**Work order:** Reproduce every entry word for word. Drop all pictures from the copy.

**Transcribed page contents:**
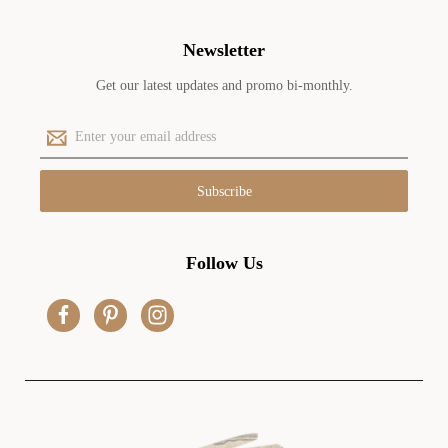
Newsletter
Get our latest updates and promo bi-monthly.
E
m
a
i
l
A
d
Follow Us
d
r
e
s
s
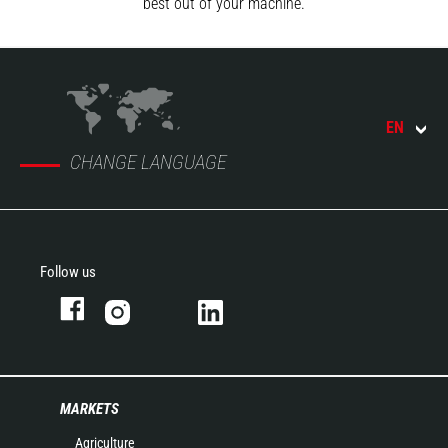
best out of your machine.
EN
CHANGE LANGUAGE
Follow us
MARKETS
Agriculture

**Task response:**
Newsletter
Get our latest updates and promo bi-monthly.
E
m
a
i
l
A
d
Follow Us
d
r
e
s
s
best out of your machine.
EN
CHANGE LANGUAGE
Follow us
MARKETS
Agriculture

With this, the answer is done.